The only checks that are made for now is for attribute values. Attribute with values that are unquoted are flagged if either the Pedagogical or Polyglot profile is selected. Additionally, attributes without values at all will be flagged if Polyglot is selected. To see this live look for nowrap in the output for google.com.
What the UI should look like, and what checks should be made are all open for discussion. Neither the coding nor the deployment is an issue, what is needed is somebody to step up and to decide what profile(s) they feel are needed, and what checks should be made in that profile. I find such discussions to be time sinks, one that I can ill afford at the present time.
If people want me to continue to contribute via coding, this input needs to be in the form of test cases. HTML vs XHTML is an excellent source for ideas. I intend to support any and all sincere efforts at defining a profile.

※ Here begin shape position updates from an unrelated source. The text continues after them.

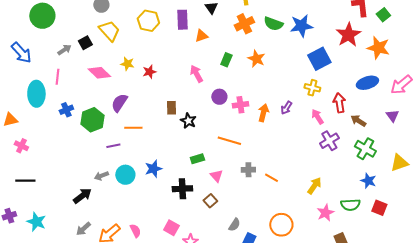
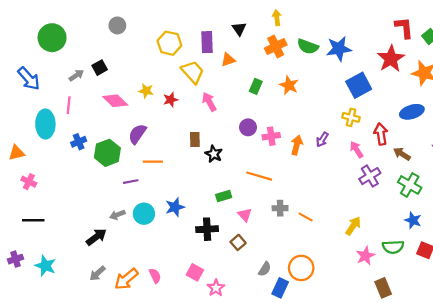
yellow trapezoid: (109, 31) -> (193, 72), moved
pink arrow: (196, 74) -> (209, 102), moved
orange circle: (281, 225) -> (301, 268), moved

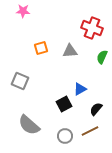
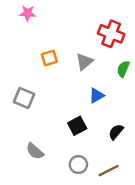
gray triangle: (70, 51) -> (84, 62), turned -35
blue triangle: (80, 89) -> (97, 96), moved
gray semicircle: (29, 125) -> (35, 151), size x0.7
brown line: (90, 131) -> (109, 171), moved

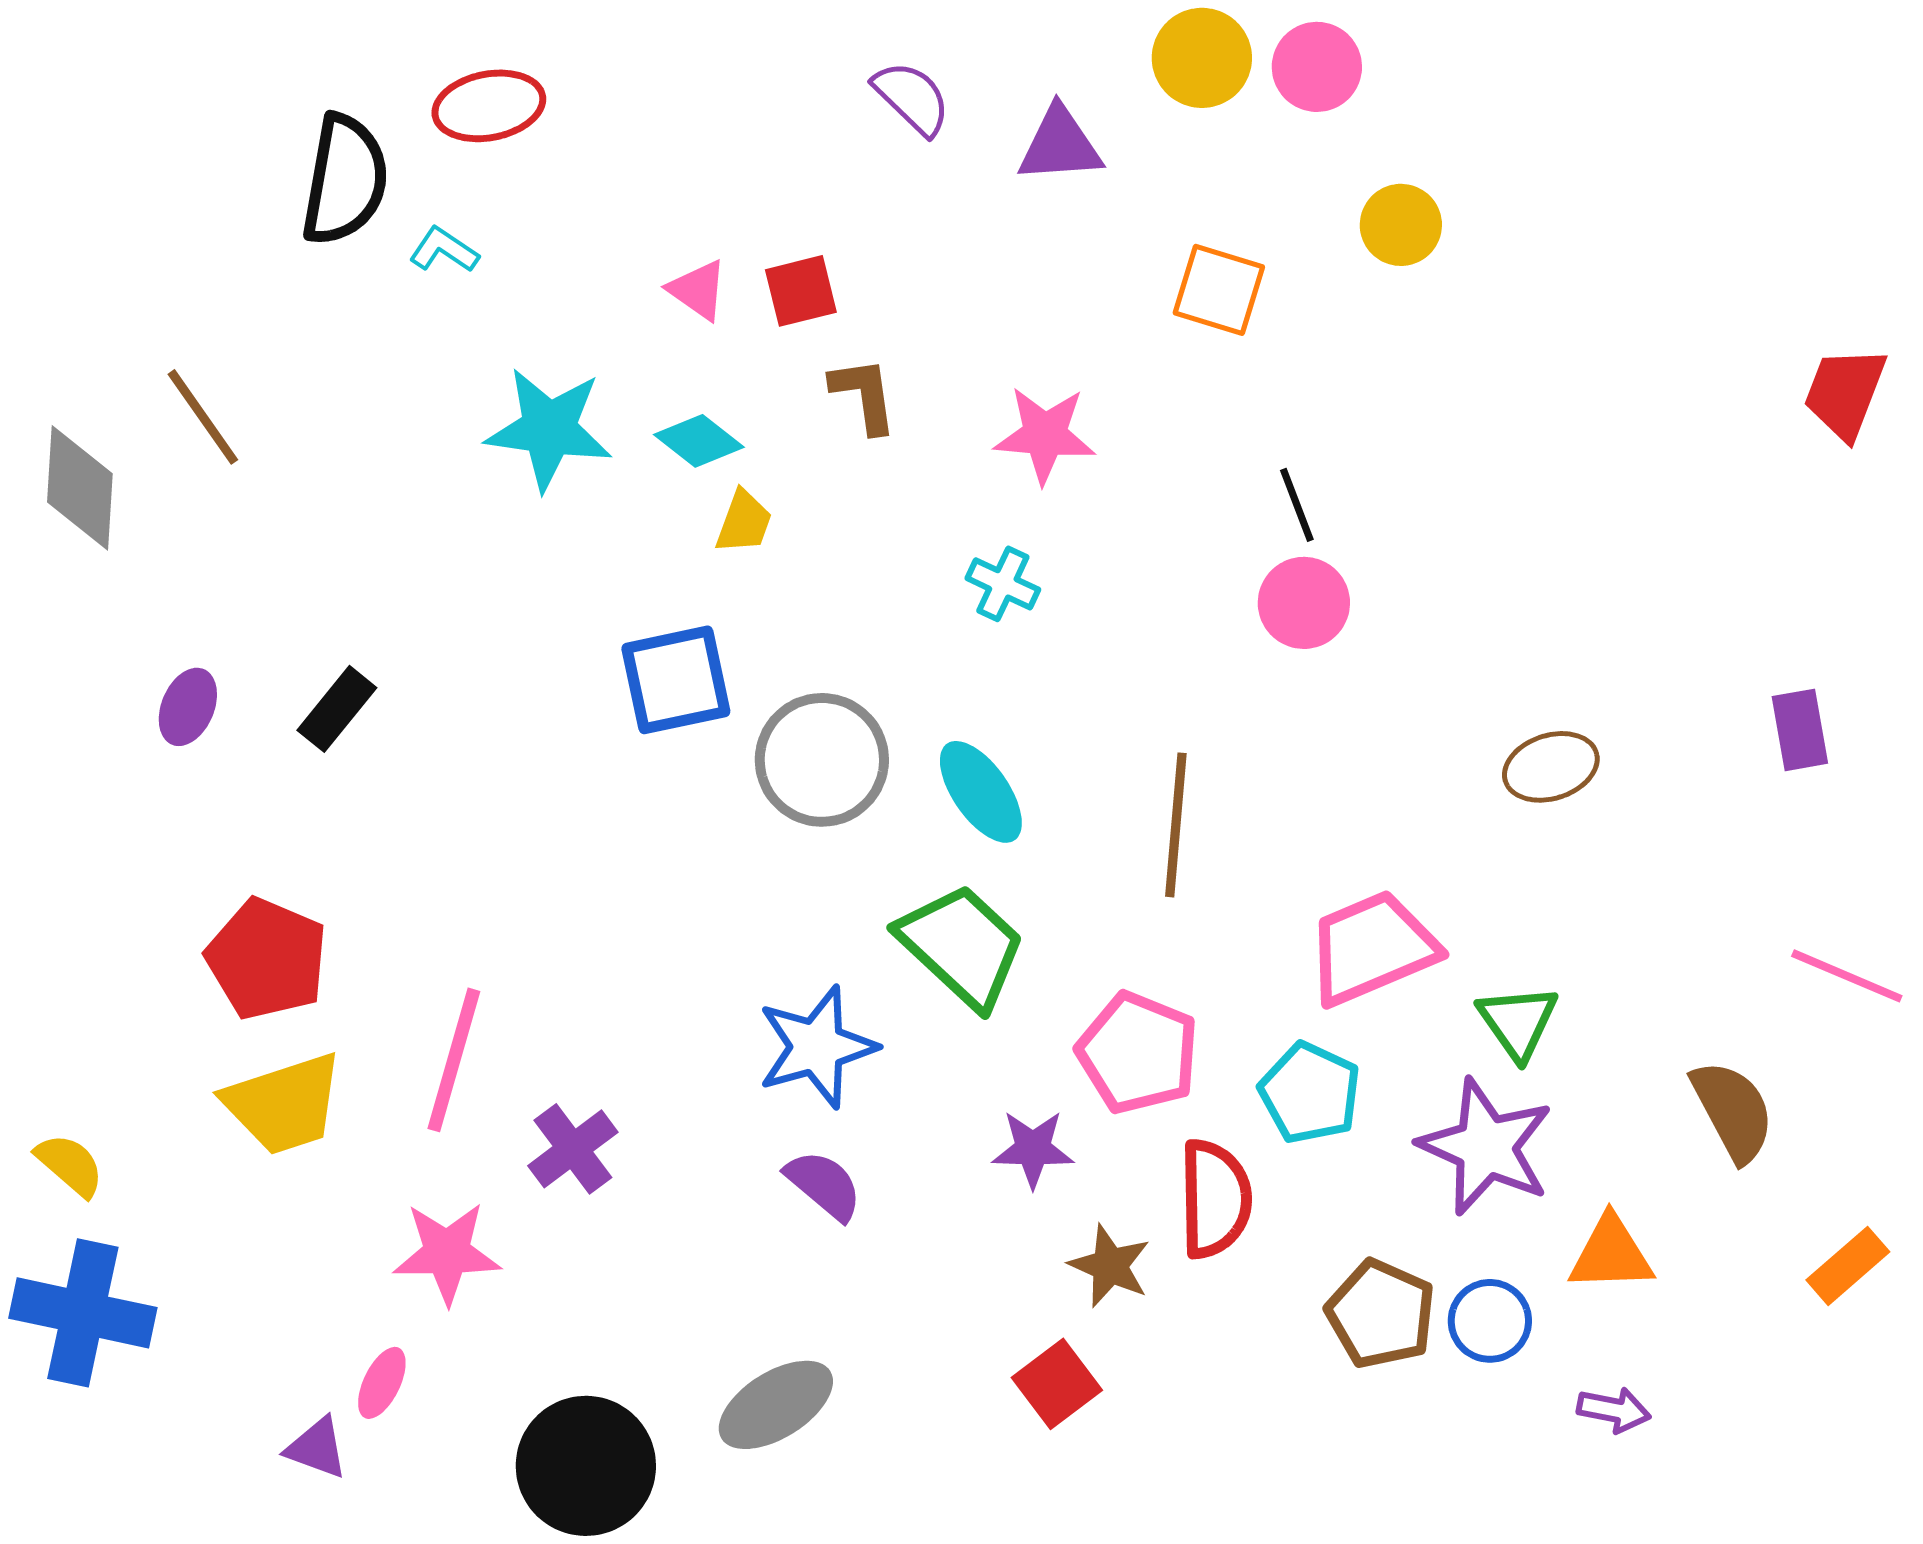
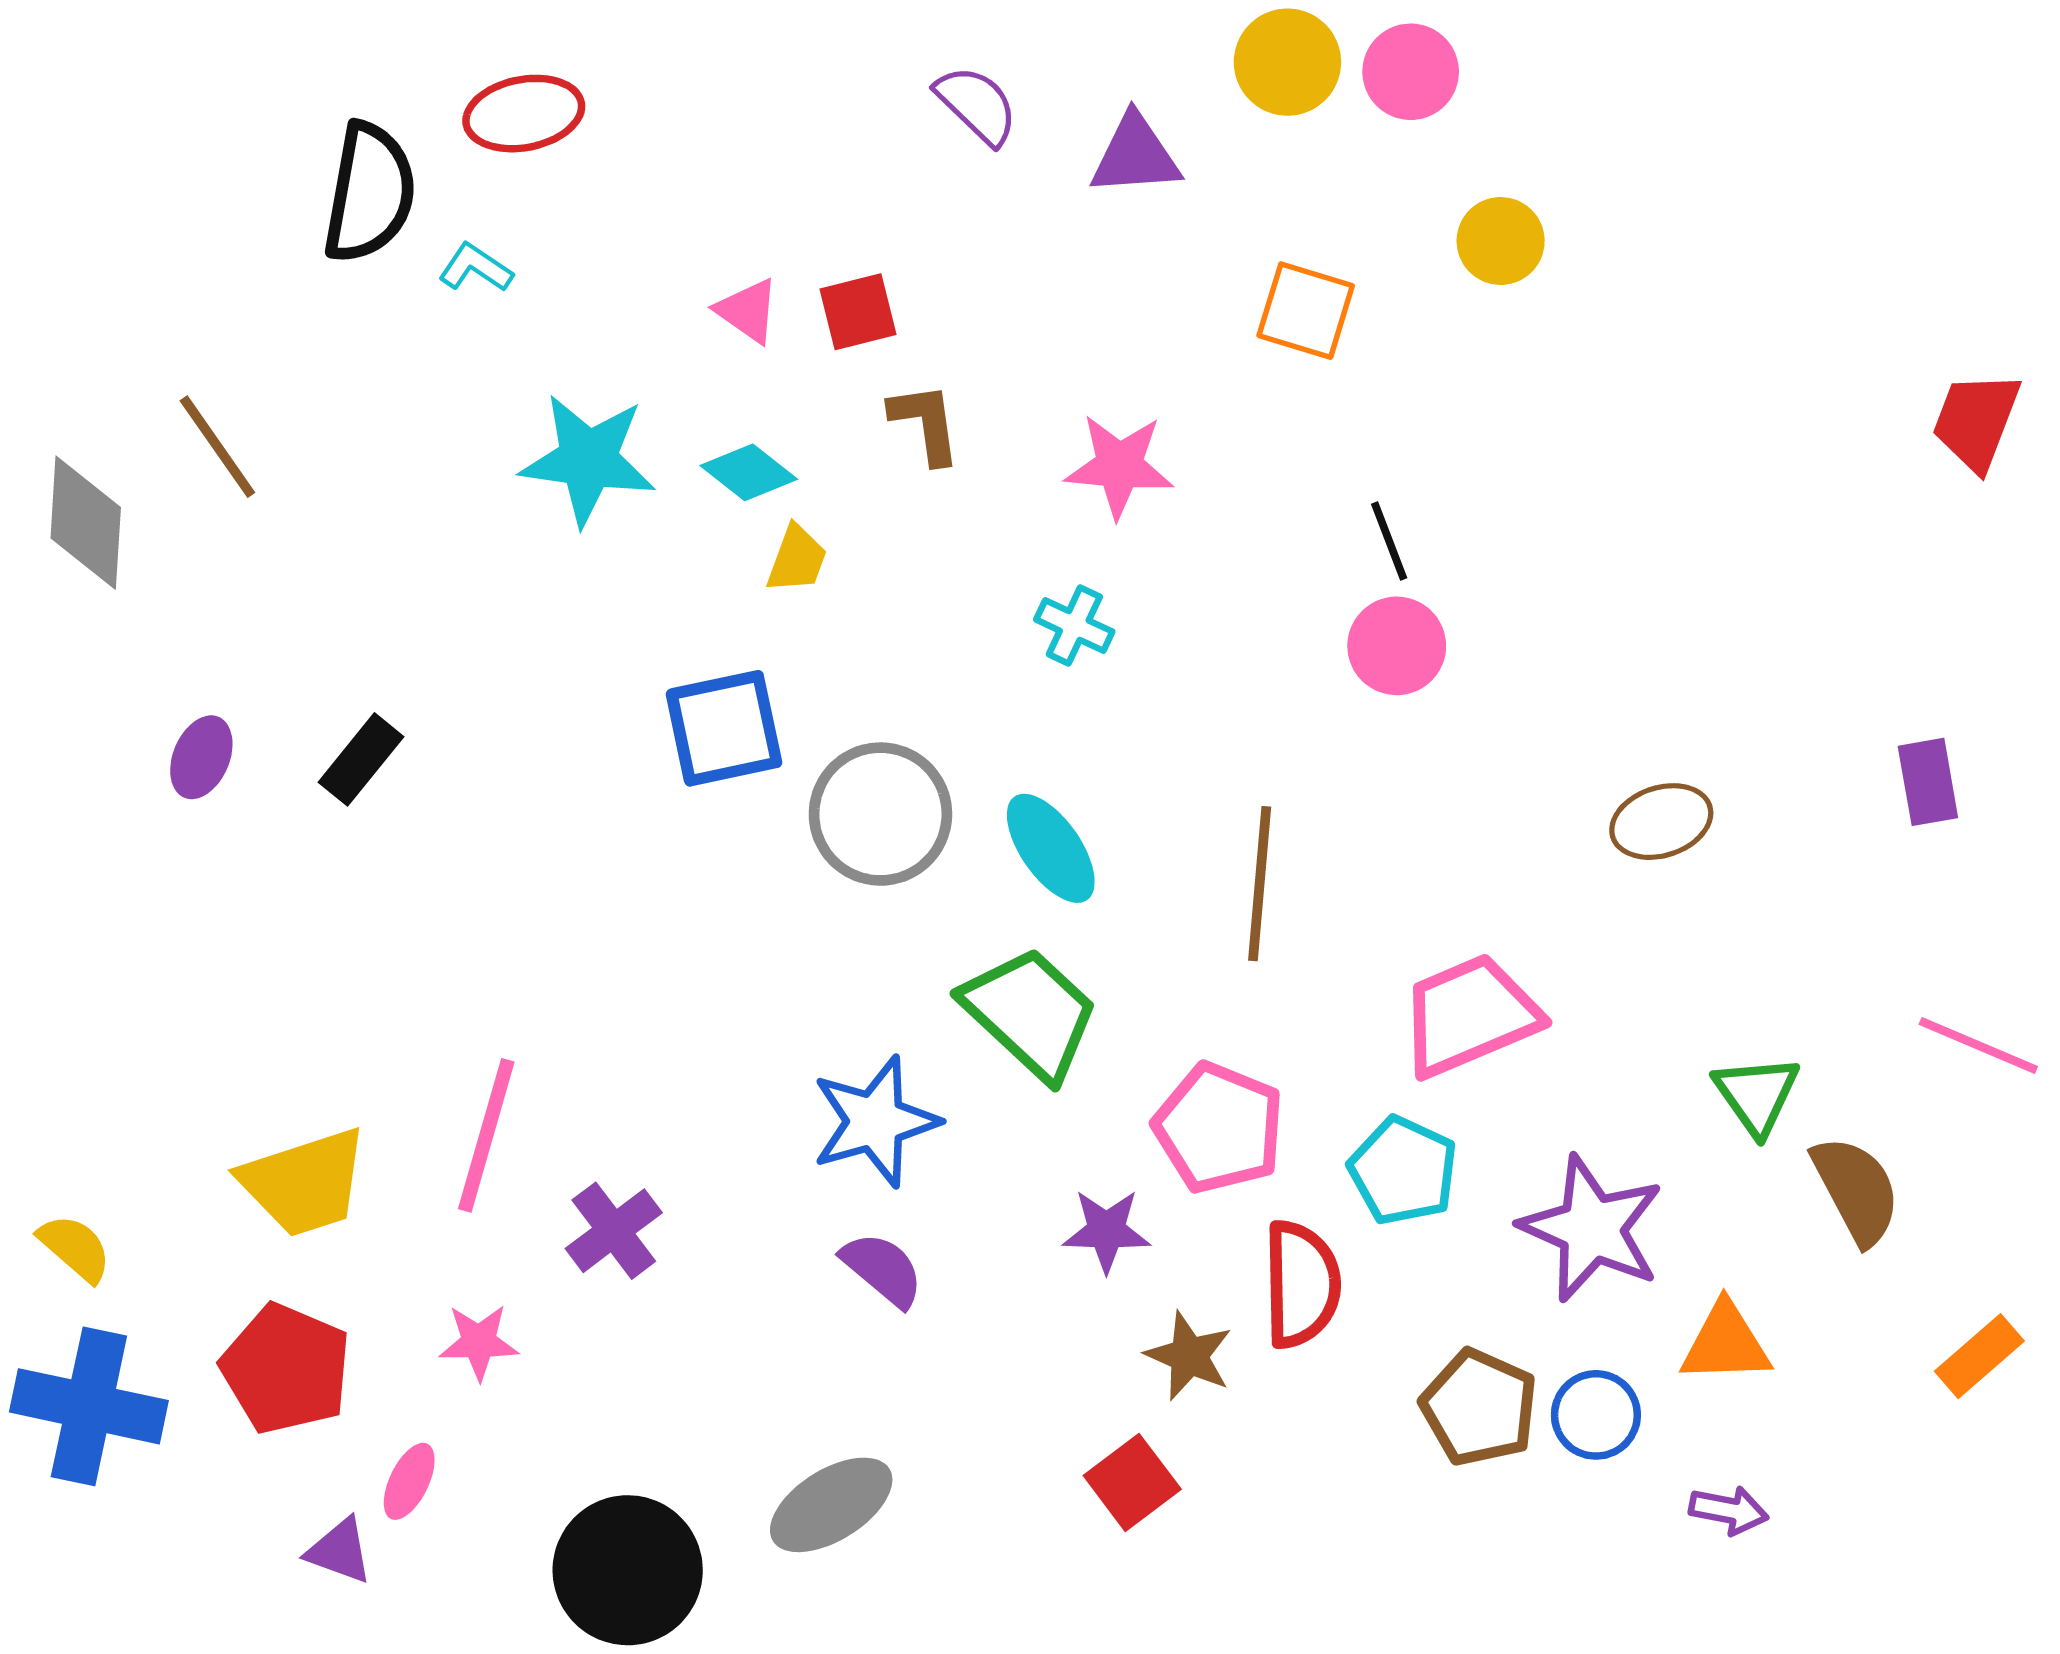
red pentagon: (267, 959) -> (286, 1369), moved
green triangle: (1518, 1022) -> (1757, 1095), moved
pink star: (447, 1253) -> (479, 1342), size x0.7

You most probably meant “nowrap” instead of “nowarn” ;-)
I have been trying to make HTML5 better for education by participating in the HTML5 effort at WHATWG for a few years. Recently also joined the W3C HTML5 Working Group . One of the things that might come out of this effort is an option in the HTML5...
I guess Pedagogical would also be suitable for debugging purposes.
I think Pedagogical should include warning for all optional tags except for tbody and colgroup (maybe warn if just one of start and end is included); it should warn about any unquoted attribute values. I think nothing else should be added to this profile.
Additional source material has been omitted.